The Seniors are members of the eight so one way or another if you want to make it to the top table you better not damage your relations with them. Please them on the other hand and all other factors remaining equal you will do well. Hence like all ‘theoretical’ caste systems it is the control of behaviour that is the inevitable real effect.

The malcontent at the back of the class is less plausible as a role model simply because he does not pay his dues with his Seniors. No matter that he may actually be more sensible than the rest of the class put together. The tendency to stigmatise, isolate and ultimately loose the ‘bad’ Brahmins is subtle because Raja Yogis are almost universally friendly and well meaning people. It is also part of the culture to show love and respect to all. But you neither show nor actually feel the same quality of love or respect for those you categorise as ‘good’ and those you categorise as ‘bad’.

A central tension at the core of this is that whilst all Raja Yogis are certain of the factuality of the metaphysical hierarchy they do not know the one piece of information that really matters –where their place is. Raja Yoga folklore is littered with stars that shone brightly and then faded away. The high turnover of members mean that in a large or medium size centre there will definitely be Yogis you previously admired and aspired towards in your early years who have since –here is that image again- thrown themselves out of the fifth floor.

Or as one friend of mine put it about a mutual friend who had disgraced herself in the most serious way a centre Sister can –‘she has ripped her own guts out, she has gutted her cycle’. It is heartbreaking when someone that you thought you would share heaven with turns their status from that of one of the blessed into a ‘Shudra’. And if such and such a person who you thought was a great Raja Yogi can fail maybe you are next.

The pressure and self examination this causes can become all pervasive. Every thought, every action is potentially the beginning of ones decline. Every mistake one can look back on is a trigger for self mistrust and loathing. And as I have intimated this has already proven itself as something more than some Raja Yogis could bear. And it does not help that Raja Yoga insists on repeatedly using images of self destruction as a metaphor for this type of failing.

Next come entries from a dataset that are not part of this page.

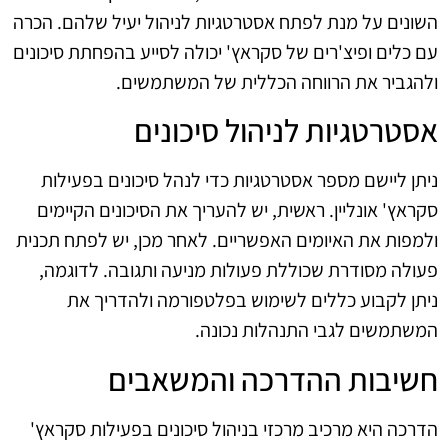
השונים על מנת לפתח אסטרטגיות לניהול יעיל שלהם. הכרה
עם כלים ופיצ'רים של סקראץ' יכולה לסייע בהפחתת סיכונים
ולהגביר את הרווחה הכללית של המשתמשים.
אסטרטגיות לניהול סיכונים
ניתן ליישם מספר אסטרטגיות כדי לנהל סיכונים בפעילות
סקראץ' אונליין. ראשית, יש להעריך את הסיכונים הקיימים
ולמפות את האיומים האפשריים. לאחר מכן, יש לפתח תכנית
פעולה מסודרת שכוללת פעולות מניעה ותגובה. לדוגמה,
ניתן לקבוע כללים לשימוש בפלטפורמה ולהדריך את
המשתמשים לגבי התנהלות נכונה.
חשיבות ההדרכה והמשאבים
הדרכה היא מרכיב מרכזי בניהול סיכונים בפעילות סקראץ'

How does one learn to handle failure when that failure irredeemably changes all of your future births? How does one hold on to ones positive self image when the occurrence of that failure means that even in your past you could not have been one of the truly successful Raja Yogis. The belief system here coupled with cultural elements such as the iconography, the language, semantic frames, the pedagogic style and the meditative and mystical practices acts in the young or vulnerable to effectively place a curse upon the transgressor.

The curse is arguably self inflicted or arguably installed by the religion, but what is undeniable is that it uses the tools, jargon, images and concepts of Raja Yoga. It is usually ‘pre-programmed’ during the happy early years when hope of ascendancy is at its strongest and fear of failure at its most fervent. It lies within and only emerges or is triggered after the young student comes to define, or is persuaded by others that he must define, his actions or indeed whole selfhood to have failed in Raja Yoga terms.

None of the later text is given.